How did this site become a pool?

The summer of 1936, deep in the Great Depression, broke local heat records. Crotona Pool was one of eleven immense outdoor public pools the Parks Department opened that summer. The heroically scaled pools project was financed by the Federal Works Progress Administration (WPA), as part of a massive effort to alleviate adverse health conditions and provide safe recreation in predominantly working-class communities.

The pools were not just huge but also examples of state-of-the-art engineering and fine design. Each pool had separate swimming, diving and wading areas, perimeter bleachers, and bathhouses whose locker rooms served as gyms during non-summer months. Led by architect Aymar Embury II and landscape architect Gilmore D. Clarke, the planning team produced a series of distinct complexes, each one sensitive to its site and topography. Massive filtration systems, heating units, and even underwater lighting provided a more controlled bathing experience than the often treacherous and polluted waterways in which the City’s masses had traditionally swum. The palette of pools building materials was mainly inexpensive brick, concrete and cast stone, but the styles ranged from Romanesque Revival to Art Deco.

Crotona Pool measures 330 by 120 feet (nearly four times an Olympic-regulation facility) and was designed by architect Herbert Magoon to accommodate 4,265 bathers at a time.

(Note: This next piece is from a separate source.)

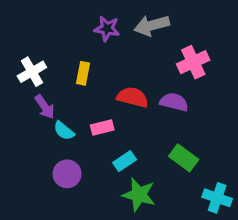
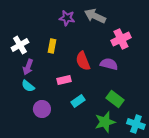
gray arrow: (152, 25) -> (95, 16), turned 40
red semicircle: (133, 97) -> (83, 61), turned -126
purple arrow: (45, 107) -> (28, 67), turned 56
cyan semicircle: (64, 131) -> (28, 86), moved
green star: (139, 195) -> (105, 122), moved, turned -30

It opened July 24, 1936. The bathhouse features animal-themed sculptural elements (still visible today) created by Frederick George Richard Roth that exemplify WPA-funded art of the era.  In 2007 the facility was designated an official New York City landmark.

Who is this pool named for?

Like the park in which it sits, the pool’s name is derived from Croton—the ancient Greek colony famed for its Olympic athletes, a name it also shares with the oldest New York City aqueduct.